• [Listed entries]
○ ○ ○ ○ ○
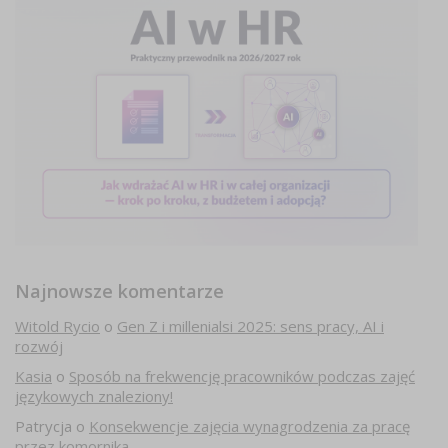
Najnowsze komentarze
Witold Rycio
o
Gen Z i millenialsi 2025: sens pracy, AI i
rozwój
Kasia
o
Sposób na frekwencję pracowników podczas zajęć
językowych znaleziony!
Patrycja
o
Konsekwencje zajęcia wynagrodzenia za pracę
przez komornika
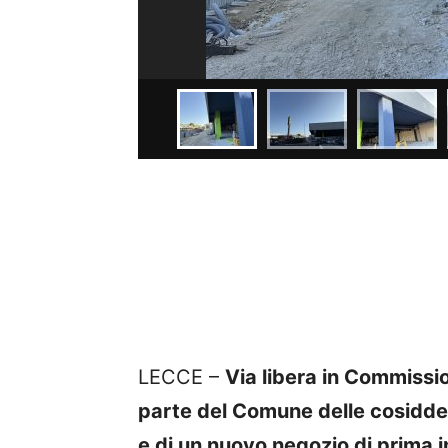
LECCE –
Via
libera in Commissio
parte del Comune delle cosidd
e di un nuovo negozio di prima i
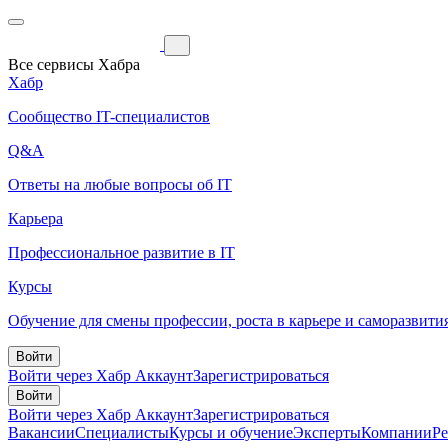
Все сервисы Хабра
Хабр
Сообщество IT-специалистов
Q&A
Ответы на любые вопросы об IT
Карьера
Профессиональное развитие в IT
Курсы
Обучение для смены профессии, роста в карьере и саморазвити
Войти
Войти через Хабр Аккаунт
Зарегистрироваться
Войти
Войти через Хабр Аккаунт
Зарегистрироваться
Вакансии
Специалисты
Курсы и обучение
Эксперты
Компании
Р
○ ○ ○ ○ ○
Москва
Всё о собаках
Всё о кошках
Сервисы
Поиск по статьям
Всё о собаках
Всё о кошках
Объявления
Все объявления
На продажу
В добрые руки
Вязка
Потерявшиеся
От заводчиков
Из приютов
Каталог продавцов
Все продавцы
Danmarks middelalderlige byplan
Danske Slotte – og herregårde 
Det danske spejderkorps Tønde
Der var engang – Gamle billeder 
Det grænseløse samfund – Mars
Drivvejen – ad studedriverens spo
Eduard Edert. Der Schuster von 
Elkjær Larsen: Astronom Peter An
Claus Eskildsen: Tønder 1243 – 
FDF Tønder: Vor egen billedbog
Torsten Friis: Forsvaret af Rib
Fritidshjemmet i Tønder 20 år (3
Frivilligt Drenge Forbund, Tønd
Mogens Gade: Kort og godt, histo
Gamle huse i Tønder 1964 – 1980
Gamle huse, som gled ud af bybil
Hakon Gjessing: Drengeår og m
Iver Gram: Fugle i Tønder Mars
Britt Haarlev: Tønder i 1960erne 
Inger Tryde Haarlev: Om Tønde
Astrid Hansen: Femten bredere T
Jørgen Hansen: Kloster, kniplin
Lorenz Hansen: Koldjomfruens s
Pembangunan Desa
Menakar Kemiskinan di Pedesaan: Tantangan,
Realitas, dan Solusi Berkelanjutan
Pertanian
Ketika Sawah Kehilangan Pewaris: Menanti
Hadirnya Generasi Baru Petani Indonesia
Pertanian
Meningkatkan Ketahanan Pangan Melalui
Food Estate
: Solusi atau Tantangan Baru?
○ ○ ○ ○ ○
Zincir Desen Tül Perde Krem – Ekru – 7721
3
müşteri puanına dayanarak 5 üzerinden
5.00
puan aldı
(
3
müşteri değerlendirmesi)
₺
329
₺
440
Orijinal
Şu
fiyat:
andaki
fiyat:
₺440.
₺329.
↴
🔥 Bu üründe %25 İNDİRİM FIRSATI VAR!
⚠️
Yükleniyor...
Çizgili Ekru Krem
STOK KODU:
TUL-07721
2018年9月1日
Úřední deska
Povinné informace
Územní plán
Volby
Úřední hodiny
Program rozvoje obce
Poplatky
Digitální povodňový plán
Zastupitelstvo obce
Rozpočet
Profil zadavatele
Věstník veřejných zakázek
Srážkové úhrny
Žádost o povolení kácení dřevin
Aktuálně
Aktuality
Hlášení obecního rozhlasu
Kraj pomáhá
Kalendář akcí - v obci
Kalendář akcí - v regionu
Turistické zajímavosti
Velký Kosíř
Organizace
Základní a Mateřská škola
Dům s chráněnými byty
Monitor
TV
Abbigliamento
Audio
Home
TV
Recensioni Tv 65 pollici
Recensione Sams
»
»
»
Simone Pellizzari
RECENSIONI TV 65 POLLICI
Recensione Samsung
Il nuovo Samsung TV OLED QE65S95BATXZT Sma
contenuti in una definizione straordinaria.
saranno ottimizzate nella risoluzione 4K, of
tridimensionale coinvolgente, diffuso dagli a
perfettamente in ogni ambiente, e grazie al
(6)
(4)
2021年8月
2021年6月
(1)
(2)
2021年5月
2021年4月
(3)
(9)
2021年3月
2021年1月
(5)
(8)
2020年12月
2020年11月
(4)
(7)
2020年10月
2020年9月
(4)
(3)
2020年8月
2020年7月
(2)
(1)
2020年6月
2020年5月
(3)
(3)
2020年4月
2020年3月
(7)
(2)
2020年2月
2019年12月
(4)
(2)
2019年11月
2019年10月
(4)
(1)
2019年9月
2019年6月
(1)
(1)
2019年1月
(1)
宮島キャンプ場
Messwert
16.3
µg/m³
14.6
○ ○ ○ ○ ○
• [Task brief]
Only the lines from the one containing "Der var engang – Gamle billeder" through the one containing "atau Tantangan Baru?" are to be retyped, both boundary lines included, with no other material.

• [Output of the exercise]
Der var engang – Gamle billeder 
Det grænseløse samfund – Mars
Drivvejen – ad studedriverens spo
Eduard Edert. Der Schuster von 
Elkjær Larsen: Astronom Peter An
Claus Eskildsen: Tønder 1243 – 
FDF Tønder: Vor egen billedbog
Torsten Friis: Forsvaret af Rib
Fritidshjemmet i Tønder 20 år (3
Frivilligt Drenge Forbund, Tønd
Mogens Gade: Kort og godt, histo
Gamle huse i Tønder 1964 – 1980
Gamle huse, som gled ud af bybil
Hakon Gjessing: Drengeår og m
Iver Gram: Fugle i Tønder Mars
Britt Haarlev: Tønder i 1960erne 
Inger Tryde Haarlev: Om Tønde
Astrid Hansen: Femten bredere T
Jørgen Hansen: Kloster, kniplin
Lorenz Hansen: Koldjomfruens s
Pembangunan Desa
Menakar Kemiskinan di Pedesaan: Tantangan,
Realitas, dan Solusi Berkelanjutan
Pertanian
Ketika Sawah Kehilangan Pewaris: Menanti
Hadirnya Generasi Baru Petani Indonesia
Pertanian
Meningkatkan Ketahanan Pangan Melalui
Food Estate
: Solusi atau Tantangan Baru?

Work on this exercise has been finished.